Nel primo caso si fa riferimento al concetto di intelligenza fluida e di conseguenza i test consistono nella risoluzione di problemi che per essere risolti non richiedono conoscenze pregresse (almeno in teoria sono svincolati dal livello culturale della persona esaminata). SI tratta di figure incomplete a cui manca un pezzo per essere completate. Il compito del soggetto è proprio quello di scegliere il pezzo mancante.

Nel secondo caso si tratta di test che in parte misurano l’intelligenza fluida (di solito con compiti simili a quello appena descritto e compiti di altro tipo, come la riproduzione di immagini tramite cubi colorati) e in parte l’intelligenza cristallizzata (compiti di tipo verbale in cui ci si basa sulla conoscenza di nozioni di tipo scolastico e sulla capacità di elaborarle verbalmente). Ci sono inoltre altre prove che compongono questi test, le quali possono essere ricondotte alla velocità di processamento (velocità con cui il cervello sarebbe in grado di elaborare le informazioni) e alla memoria di lavoro (capacità di mantenere delle informazioni in memoria e compiere con esse delle elaborazioni). Questo aspetto è molto interessante perché secondo molti studi, i risultati ottenuti nelle prove di memoria di lavoro e di velocità di processamento sembrerebbero in grado di spiegare la maggior parte dei risultati nei test di intelligenza fluida.

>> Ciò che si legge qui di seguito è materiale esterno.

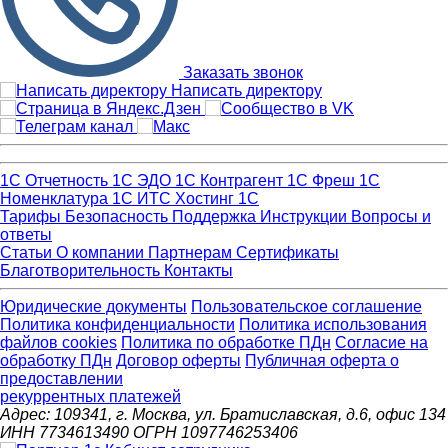
Заказать звонок
Написать директору
1С Отчетность
1С ЭДО
1С Контрагент
1С Фреш
1С
Номенклатура
1С ИТС
Хостинг 1С
Тарифы
Безопасность
Поддержка
Инструкции
Вопросы и
ответы
Статьи
О компании
Партнерам
Сертификаты
Благотворительность
Контакты
Юридические документы
Пользовательское соглашение
Политика конфиденциальности
Политика использования
файлов cookies
Политика по обработке ПДн
Cогласие на
обработку ПДн
Договор оферты
Публичная оферта о
предоставлении
рекуррентных платежей
Адрес: 109341, г. Москва, ул. Братиславская, д.6, офис 134
ИНН 7734613490 ОГРН 1097746253406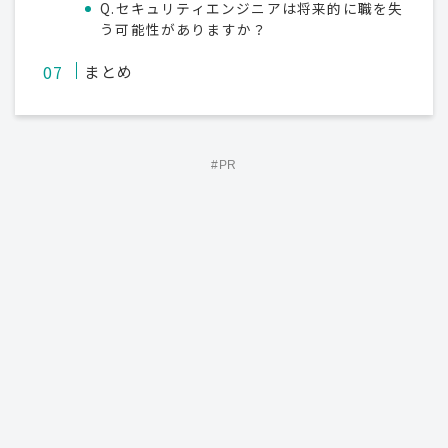
Q.セキュリティエンジニアは将来的に職を失
う可能性がありますか？
まとめ
#PR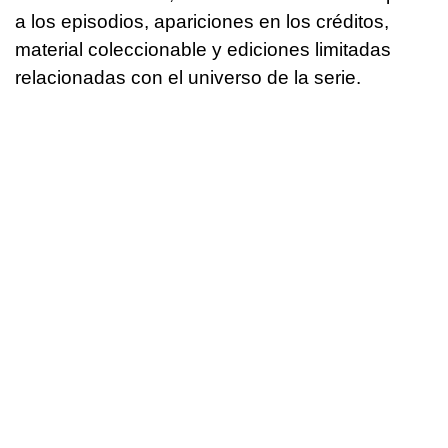
a los episodios, apariciones en los créditos,
material coleccionable y ediciones limitadas
relacionadas con el universo de la serie.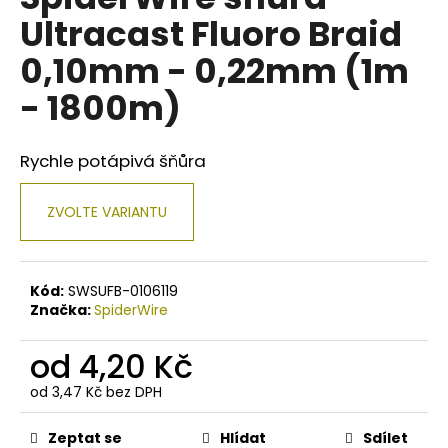
je
a
Ultracast Fluoro Braid
0,0
z
j
0,10mm - 0,22mm (1m
5
í
hvězdiček.
- 1800m)
t
?
Rychle potápivá šňůra
ZVOLTE VARIANTU
HLEDAT
Kód:
SWSUFB-0106119
Značka:
SpiderWire
D
o
od
4,20 Kč
p
o
od
3,47 Kč
bez DPH
r
Měrná
u
cena:
Zeptat se
Hlídat
Sdílet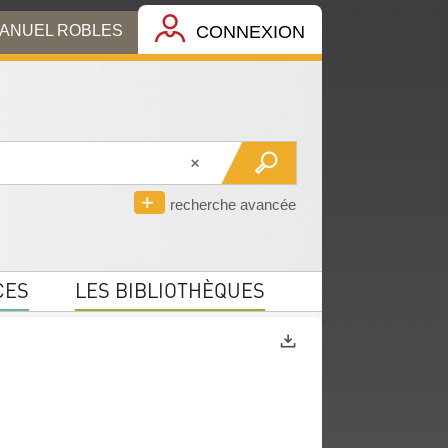
MANUEL ROBLES
CONNEXION
recherche avancée
CES
LES BIBLIOTHÈQUES
Exports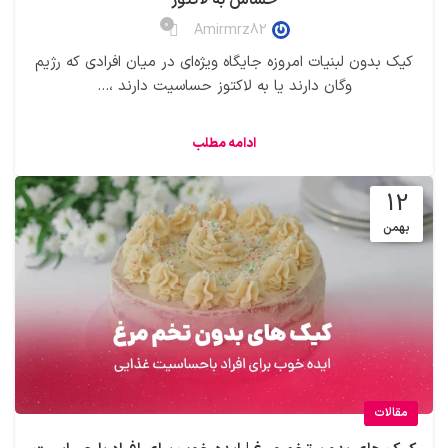
0
Amirmrz82
کیک‌ بدون لبنیات امروزه جایگاه ویژه‌ای در میان افرادی که رژیم
وگان دارند یا به لاکتوز حساسیت دارند ،...
ادامه مطلب
12
بهمن
مقالات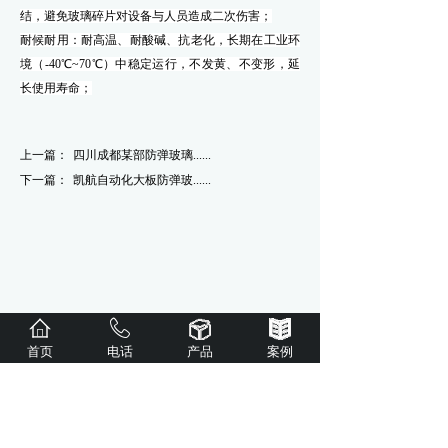
结，避免玻璃碎片对设备与人员造成二次伤害；
耐候耐用：耐高温、耐酸碱、抗老化，长期在工业环
境（
-40℃~70℃）中稳定运行，不发黄、不变形，延
长使用寿命；
上一篇：
四川成都某部防弹玻璃......
下一篇：
凯航自动化大板防弹玻......
首页
电话
产品
案例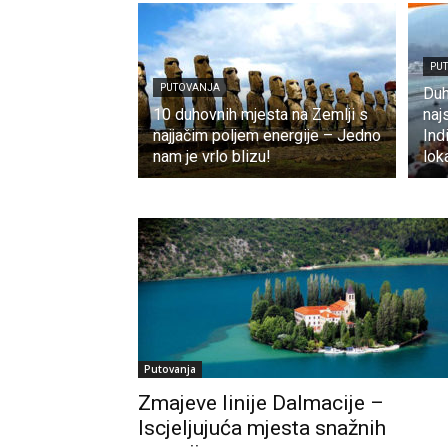
PU
PUTOVANJA
Duh
10 duhovnih mjesta na Zemlji s
naj
najjačim poljem energije – Jedno
Ind
nam je vrlo blizu!
lok
Putovanja
Zmajeve linije Dalmacije –
Iscjeljujuća mjesta snažnih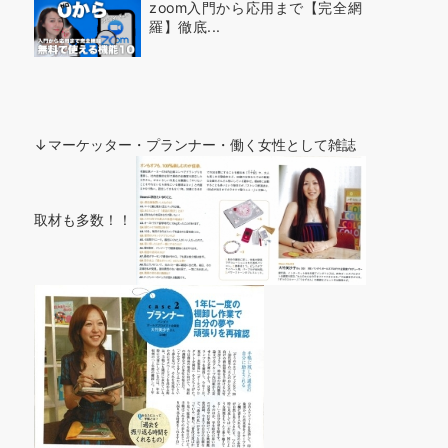
zoom入門から応用まで【完全網
羅】徹底...
↓マーケッター・プランナー・働く女性として雑誌
取材も多数！！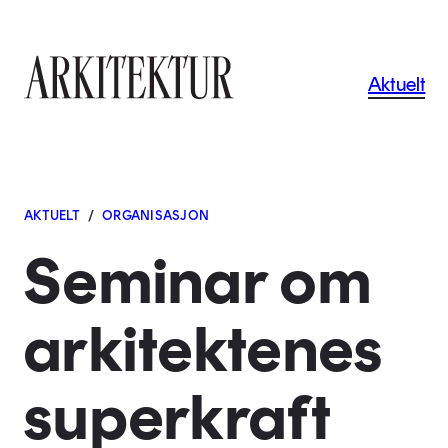
Navigas
Aktuelt
Til startsiden
AKTUELT
/
ORGANISASJON
Seminar om
arkitektenes
superkraft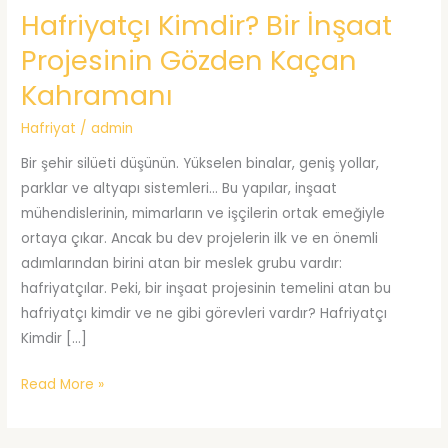
Hafriyatçı Kimdir? Bir İnşaat
Projesinin Gözden Kaçan
Kahramanı
Hafriyat
/
admin
Bir şehir silüeti düşünün. Yükselen binalar, geniş yollar,
parklar ve altyapı sistemleri… Bu yapılar, inşaat
mühendislerinin, mimarların ve işçilerin ortak emeğiyle
ortaya çıkar. Ancak bu dev projelerin ilk ve en önemli
adımlarından birini atan bir meslek grubu vardır:
hafriyatçılar. Peki, bir inşaat projesinin temelini atan bu
hafriyatçı kimdir ve ne gibi görevleri vardır? Hafriyatçı
Kimdir […]
Hafriyatçı
Read More »
Kimdir?
Bir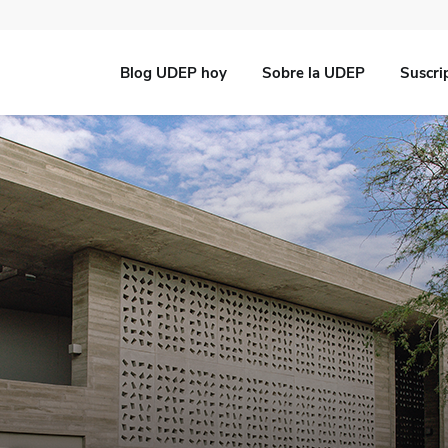
Blog UDEP hoy
Sobre la UDEP
Suscri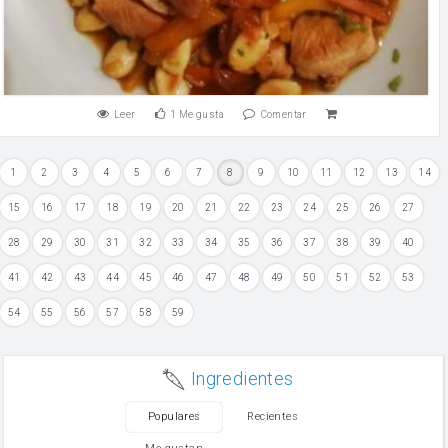
Leer
1
Me gusta
Comentar
1
2
3
4
5
6
7
8
9
10
11
12
13
14
15
16
17
18
19
20
21
22
23
24
25
26
27
28
29
30
31
32
33
34
35
36
37
38
39
40
41
42
43
44
45
46
47
48
49
50
51
52
53
54
55
56
57
58
59
Ingredientes
Populares
Recientes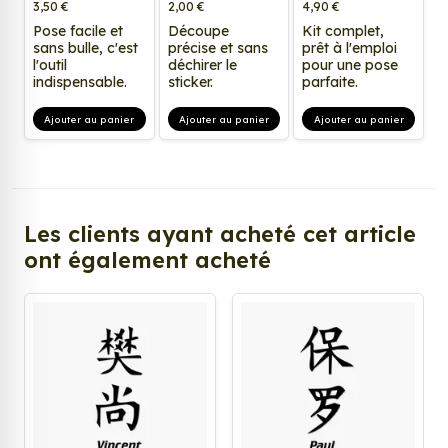
3,50 €
2,00 €
4,90 €
Pose facile et
Découpe
Kit complet,
sans bulle, c'est
précise et sans
prêt à l'emploi
l'outil
déchirer le
pour une pose
indispensable.
sticker.
parfaite.
Ajouter au panier
Ajouter au panier
Ajouter au panier
Les clients ayant acheté cet article
ont également acheté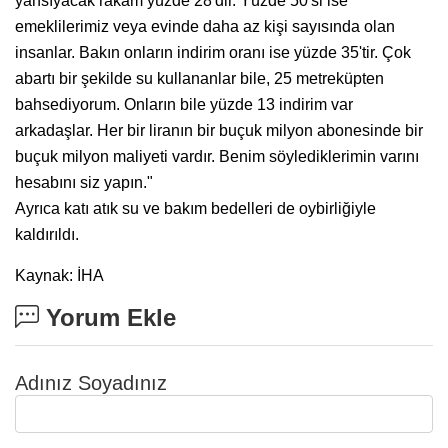
yansıyacak rakam yüzde 28'dir. Yüzde 50'si ise
emeklilerimiz veya evinde daha az kişi sayısında olan
insanlar. Bakın onların indirim oranı ise yüzde 35'tir. Çok
abartı bir şekilde su kullananlar bile, 25 metreküpten
bahsediyorum. Onların bile yüzde 13 indirim var
arkadaşlar. Her bir liranın bir buçuk milyon abonesinde bir
buçuk milyon maliyeti vardır. Benim söylediklerimin varını
hesabını siz yapın."
Ayrıca katı atık su ve bakım bedelleri de oybirliğiyle
kaldırıldı.
Kaynak: İHA
Yorum Ekle
Adınız Soyadınız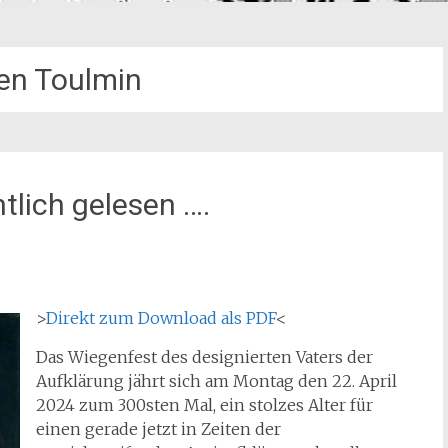
en Toulmin
tlich gelesen ….
>
Direkt zum Download als PDF
<
Das Wiegenfest des designierten Vaters der
Aufklärung jährt sich am Montag den 22. April
2024 zum 300sten Mal, ein stolzes Alter für
einen gerade jetzt in Zeiten der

Sebbene molti studiosi ritengano ormai il QI un concetto superato, questo resta un punto cardine nella definizione di alcuni disturbi e quindi la sua misurazione rimane essenziale ai fini diagnostici. Continua inoltre ad essere uno strumento che può dare delle informazioni importanti seppur da usare con cautela visti gli enormi limiti teorici.

Per tirare le somme potremmo dire che i test del QI sono delle prove che cercano di collocare le persone su una scala di funzionamento intellettivo la cui fascia di prestazione è definita in rapporto (scostamento) alla media (100). Nonostante i loro grandi limiti, questi punteggi continuano ad essere usati perché permettono in parte di stimare il grado in cui una persona sarà capace di far fronte agli impegni di studio e lavorativi.